***** Records
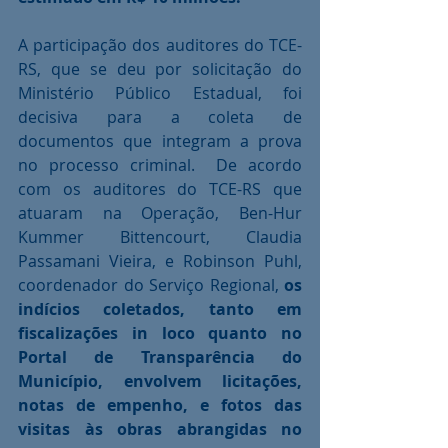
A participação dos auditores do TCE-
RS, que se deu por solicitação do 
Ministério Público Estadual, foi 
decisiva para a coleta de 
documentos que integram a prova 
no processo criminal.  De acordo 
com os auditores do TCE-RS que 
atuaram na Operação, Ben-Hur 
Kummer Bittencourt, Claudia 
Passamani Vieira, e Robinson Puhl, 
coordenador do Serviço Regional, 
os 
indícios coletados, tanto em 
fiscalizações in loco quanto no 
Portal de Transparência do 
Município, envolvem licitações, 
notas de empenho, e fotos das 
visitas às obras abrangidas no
**********
***** Records
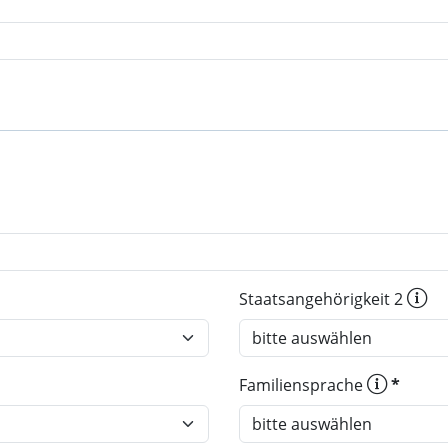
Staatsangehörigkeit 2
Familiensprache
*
**********
__Activity__: Look back at the entries above and repeat, unchanged, every line from the line holding "coordenador do Serviço" through the line holding "visitas às obras abrangidas no".

__Expected output__:
coordenador do Serviço Regional, 
os 
indícios coletados, tanto em 
fiscalizações in loco quanto no 
Portal de Transparência do 
Município, envolvem licitações, 
notas de empenho, e fotos das 
visitas às obras abrangidas no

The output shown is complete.